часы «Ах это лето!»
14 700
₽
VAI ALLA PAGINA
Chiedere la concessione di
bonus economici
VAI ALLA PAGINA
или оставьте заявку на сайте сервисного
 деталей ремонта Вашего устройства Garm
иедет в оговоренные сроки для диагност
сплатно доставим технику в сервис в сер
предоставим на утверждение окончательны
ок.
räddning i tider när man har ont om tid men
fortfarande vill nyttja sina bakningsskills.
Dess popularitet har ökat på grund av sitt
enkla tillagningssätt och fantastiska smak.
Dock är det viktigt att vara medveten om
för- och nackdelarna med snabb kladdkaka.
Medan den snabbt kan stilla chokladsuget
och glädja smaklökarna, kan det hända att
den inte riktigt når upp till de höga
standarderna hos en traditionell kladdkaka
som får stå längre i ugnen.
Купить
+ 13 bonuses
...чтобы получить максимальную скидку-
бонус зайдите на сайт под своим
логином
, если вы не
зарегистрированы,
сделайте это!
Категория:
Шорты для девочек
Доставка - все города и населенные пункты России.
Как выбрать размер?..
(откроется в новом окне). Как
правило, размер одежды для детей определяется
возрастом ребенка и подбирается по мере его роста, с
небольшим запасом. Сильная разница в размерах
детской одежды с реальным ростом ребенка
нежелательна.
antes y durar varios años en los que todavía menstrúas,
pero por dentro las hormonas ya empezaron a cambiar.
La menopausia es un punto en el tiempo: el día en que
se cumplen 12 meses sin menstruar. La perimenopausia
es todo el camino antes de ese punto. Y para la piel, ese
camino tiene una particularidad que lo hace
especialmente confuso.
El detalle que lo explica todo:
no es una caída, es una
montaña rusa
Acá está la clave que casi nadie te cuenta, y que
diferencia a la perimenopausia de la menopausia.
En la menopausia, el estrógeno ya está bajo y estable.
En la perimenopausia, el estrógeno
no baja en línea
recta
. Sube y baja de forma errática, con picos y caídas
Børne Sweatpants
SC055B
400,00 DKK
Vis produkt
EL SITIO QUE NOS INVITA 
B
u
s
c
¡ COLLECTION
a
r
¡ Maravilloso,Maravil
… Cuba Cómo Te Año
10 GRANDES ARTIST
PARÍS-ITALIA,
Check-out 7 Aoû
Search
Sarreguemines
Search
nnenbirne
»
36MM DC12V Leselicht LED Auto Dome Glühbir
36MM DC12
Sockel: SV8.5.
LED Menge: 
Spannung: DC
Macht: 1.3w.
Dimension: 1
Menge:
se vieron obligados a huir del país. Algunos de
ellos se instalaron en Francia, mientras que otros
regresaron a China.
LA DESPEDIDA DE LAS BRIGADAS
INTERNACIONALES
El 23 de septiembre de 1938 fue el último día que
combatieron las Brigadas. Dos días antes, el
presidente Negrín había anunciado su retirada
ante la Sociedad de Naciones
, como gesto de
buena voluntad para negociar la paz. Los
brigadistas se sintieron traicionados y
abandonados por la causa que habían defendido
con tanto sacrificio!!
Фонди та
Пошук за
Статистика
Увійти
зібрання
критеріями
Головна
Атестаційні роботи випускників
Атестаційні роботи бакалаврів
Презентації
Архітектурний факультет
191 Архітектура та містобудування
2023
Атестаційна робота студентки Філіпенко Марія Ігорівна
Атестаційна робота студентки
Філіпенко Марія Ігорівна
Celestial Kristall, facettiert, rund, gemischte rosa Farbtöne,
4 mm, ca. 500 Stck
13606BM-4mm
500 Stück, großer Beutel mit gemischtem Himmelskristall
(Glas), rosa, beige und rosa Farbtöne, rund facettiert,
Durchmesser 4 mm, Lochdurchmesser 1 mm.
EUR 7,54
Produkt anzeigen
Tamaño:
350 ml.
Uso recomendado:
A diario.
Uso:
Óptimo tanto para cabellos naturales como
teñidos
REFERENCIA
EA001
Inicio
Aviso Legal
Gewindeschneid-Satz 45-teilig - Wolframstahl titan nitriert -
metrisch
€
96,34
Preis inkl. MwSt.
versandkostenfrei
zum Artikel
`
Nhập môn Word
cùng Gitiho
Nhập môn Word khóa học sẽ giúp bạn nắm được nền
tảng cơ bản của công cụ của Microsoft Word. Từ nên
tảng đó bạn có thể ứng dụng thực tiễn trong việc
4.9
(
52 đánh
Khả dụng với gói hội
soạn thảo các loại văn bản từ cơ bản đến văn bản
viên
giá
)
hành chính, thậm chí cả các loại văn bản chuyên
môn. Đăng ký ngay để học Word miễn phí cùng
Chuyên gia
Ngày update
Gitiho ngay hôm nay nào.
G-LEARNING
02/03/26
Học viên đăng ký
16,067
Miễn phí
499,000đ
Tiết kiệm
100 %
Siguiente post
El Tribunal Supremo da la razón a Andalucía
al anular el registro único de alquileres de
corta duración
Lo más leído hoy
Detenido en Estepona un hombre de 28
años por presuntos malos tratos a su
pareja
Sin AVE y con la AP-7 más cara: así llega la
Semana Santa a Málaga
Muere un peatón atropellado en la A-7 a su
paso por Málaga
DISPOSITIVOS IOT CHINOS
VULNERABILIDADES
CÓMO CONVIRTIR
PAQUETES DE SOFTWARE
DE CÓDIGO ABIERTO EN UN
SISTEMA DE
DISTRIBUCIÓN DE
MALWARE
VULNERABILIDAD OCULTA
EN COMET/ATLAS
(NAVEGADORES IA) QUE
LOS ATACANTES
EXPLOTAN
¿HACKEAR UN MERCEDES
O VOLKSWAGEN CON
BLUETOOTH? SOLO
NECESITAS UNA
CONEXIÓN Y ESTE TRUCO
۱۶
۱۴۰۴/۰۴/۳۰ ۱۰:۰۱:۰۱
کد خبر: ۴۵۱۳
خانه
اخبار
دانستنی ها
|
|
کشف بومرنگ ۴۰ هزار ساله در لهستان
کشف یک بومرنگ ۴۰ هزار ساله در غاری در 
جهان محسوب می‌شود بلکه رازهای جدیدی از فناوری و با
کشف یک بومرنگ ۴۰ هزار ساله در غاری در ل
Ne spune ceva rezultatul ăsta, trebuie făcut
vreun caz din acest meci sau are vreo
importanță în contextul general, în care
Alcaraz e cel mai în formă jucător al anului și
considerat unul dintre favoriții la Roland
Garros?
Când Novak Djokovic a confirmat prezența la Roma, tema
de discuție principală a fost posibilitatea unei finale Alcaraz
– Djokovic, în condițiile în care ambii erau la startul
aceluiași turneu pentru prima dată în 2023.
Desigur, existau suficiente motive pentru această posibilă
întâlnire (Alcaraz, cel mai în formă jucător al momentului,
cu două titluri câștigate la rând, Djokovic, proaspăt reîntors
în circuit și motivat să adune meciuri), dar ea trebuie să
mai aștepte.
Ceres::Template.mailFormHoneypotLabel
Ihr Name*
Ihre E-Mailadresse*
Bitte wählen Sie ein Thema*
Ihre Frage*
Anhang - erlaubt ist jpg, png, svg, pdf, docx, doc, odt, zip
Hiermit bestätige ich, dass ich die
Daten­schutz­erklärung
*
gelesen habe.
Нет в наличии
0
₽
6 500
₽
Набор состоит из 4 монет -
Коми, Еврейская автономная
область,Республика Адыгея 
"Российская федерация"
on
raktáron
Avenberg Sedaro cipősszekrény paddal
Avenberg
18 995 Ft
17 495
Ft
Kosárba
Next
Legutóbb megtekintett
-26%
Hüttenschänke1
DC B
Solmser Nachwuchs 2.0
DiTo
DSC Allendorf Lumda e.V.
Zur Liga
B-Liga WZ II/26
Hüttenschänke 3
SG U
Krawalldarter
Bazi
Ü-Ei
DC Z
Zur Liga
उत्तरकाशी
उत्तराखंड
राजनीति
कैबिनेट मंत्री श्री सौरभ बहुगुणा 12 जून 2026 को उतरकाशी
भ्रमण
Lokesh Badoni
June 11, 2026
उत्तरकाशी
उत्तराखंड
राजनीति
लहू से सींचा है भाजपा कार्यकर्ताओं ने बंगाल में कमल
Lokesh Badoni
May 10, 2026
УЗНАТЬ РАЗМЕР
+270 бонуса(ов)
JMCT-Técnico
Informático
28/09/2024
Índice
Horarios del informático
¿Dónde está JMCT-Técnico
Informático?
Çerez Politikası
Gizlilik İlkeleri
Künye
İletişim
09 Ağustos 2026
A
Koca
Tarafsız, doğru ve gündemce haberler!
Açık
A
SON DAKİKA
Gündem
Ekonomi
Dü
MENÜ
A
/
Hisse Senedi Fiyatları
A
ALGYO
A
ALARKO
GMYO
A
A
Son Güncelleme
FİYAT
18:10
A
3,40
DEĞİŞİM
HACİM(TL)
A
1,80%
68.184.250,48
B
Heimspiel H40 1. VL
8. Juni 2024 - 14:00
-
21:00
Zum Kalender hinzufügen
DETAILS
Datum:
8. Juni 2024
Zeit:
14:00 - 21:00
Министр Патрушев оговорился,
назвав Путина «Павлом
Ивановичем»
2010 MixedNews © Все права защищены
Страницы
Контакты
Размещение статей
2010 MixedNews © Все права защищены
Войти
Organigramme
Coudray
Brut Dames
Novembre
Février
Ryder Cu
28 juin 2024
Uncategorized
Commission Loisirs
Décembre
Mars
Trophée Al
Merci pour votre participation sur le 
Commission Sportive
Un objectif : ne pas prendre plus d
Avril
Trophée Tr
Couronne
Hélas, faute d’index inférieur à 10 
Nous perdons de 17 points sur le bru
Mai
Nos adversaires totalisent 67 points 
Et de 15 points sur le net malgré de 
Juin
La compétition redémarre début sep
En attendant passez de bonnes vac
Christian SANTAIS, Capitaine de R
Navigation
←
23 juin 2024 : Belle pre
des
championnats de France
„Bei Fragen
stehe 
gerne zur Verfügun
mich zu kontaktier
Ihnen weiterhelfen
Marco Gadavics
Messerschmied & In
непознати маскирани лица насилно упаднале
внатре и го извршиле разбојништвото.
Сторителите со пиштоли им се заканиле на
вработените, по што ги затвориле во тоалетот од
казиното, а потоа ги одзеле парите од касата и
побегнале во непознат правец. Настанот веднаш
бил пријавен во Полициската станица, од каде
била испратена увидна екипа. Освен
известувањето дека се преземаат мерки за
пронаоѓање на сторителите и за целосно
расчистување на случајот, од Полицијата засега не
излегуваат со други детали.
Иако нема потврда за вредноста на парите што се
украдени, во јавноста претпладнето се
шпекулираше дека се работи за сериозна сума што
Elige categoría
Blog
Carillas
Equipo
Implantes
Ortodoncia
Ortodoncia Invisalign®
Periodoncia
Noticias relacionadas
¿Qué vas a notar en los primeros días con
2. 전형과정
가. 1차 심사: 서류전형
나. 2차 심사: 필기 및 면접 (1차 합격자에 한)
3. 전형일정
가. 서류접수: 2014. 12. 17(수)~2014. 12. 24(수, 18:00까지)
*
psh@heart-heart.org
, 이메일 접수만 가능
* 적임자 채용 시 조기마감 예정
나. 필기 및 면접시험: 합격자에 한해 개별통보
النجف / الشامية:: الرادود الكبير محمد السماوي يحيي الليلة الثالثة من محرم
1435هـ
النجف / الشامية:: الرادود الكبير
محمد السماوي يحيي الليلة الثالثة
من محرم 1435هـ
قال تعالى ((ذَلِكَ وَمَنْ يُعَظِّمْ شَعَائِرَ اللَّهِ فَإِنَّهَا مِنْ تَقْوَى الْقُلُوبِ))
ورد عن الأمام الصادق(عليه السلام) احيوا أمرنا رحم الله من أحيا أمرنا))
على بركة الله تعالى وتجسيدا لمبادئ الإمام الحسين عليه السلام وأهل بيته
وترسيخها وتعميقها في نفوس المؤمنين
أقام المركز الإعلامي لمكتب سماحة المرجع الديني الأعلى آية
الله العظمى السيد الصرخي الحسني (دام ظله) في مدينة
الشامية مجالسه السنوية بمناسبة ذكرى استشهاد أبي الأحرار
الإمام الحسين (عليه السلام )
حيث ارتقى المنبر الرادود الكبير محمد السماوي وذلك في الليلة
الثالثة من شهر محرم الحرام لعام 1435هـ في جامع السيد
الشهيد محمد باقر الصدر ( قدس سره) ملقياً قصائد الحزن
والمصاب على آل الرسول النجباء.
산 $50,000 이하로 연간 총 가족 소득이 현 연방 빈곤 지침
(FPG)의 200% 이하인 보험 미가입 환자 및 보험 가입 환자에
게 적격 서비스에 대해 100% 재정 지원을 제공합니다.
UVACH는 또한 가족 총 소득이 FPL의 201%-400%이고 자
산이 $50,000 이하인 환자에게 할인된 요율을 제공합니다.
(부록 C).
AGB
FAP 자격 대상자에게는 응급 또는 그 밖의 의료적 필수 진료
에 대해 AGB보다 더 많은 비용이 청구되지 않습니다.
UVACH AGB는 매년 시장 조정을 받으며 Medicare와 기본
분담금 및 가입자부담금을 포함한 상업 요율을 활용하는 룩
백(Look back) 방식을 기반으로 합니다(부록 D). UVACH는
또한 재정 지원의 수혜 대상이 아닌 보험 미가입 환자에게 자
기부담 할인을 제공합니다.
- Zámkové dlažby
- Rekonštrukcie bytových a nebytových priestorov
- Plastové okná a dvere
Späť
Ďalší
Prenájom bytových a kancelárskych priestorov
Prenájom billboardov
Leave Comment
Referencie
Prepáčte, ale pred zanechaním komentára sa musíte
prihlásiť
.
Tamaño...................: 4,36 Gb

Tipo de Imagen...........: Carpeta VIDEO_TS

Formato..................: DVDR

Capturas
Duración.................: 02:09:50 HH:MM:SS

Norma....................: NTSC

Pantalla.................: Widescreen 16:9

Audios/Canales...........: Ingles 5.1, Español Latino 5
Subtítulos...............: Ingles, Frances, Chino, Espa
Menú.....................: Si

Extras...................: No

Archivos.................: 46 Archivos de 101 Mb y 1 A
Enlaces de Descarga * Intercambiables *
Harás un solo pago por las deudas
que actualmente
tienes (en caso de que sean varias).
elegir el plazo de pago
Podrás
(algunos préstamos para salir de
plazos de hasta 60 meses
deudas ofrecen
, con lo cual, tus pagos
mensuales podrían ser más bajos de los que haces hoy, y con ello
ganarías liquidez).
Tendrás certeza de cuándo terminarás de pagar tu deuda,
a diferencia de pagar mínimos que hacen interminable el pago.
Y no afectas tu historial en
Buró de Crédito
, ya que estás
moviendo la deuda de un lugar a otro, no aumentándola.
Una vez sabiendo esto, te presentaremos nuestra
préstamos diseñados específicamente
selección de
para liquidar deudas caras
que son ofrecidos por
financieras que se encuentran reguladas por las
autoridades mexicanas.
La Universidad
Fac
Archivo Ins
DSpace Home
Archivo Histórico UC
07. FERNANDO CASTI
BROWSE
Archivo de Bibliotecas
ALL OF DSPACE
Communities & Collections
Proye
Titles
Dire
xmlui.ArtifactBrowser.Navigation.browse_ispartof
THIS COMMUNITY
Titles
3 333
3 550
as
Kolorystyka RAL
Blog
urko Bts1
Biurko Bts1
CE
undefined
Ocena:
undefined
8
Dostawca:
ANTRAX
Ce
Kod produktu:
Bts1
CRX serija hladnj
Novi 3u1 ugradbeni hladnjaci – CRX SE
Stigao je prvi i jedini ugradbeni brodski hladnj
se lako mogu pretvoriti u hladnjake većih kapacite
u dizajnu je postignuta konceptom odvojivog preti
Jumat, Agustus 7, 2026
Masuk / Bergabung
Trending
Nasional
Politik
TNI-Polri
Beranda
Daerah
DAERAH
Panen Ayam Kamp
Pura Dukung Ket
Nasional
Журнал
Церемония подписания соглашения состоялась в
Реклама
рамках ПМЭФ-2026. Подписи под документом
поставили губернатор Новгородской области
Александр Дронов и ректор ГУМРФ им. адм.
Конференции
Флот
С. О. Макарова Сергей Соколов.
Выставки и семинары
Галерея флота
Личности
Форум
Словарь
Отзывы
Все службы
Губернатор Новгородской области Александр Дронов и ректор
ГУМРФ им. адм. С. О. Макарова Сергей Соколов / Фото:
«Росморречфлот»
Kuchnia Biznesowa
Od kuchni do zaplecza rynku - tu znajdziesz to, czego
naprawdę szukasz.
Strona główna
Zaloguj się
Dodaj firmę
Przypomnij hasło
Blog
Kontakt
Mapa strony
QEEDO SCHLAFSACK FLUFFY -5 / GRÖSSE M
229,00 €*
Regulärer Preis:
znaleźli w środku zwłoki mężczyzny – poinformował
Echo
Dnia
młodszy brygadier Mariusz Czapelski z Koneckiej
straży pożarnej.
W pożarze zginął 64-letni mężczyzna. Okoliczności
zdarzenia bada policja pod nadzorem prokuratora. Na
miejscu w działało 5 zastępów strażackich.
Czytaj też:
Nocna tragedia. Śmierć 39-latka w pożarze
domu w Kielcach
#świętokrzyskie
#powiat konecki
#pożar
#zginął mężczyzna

•••••

Here the job is to transcribe the lines from the first line of the data through the line containing "räddning i tider när man har ont om tid men", inclusive, exactly and with nothing else.

SOLVED PROBLEM:
часы «Ах это лето!»
14 700
₽
VAI ALLA PAGINA
Chiedere la concessione di
bonus economici
VAI ALLA PAGINA
или оставьте заявку на сайте сервисного
 деталей ремонта Вашего устройства Garm
иедет в оговоренные сроки для диагност
сплатно доставим технику в сервис в сер
предоставим на утверждение окончательны
ок.
räddning i tider när man har ont om tid men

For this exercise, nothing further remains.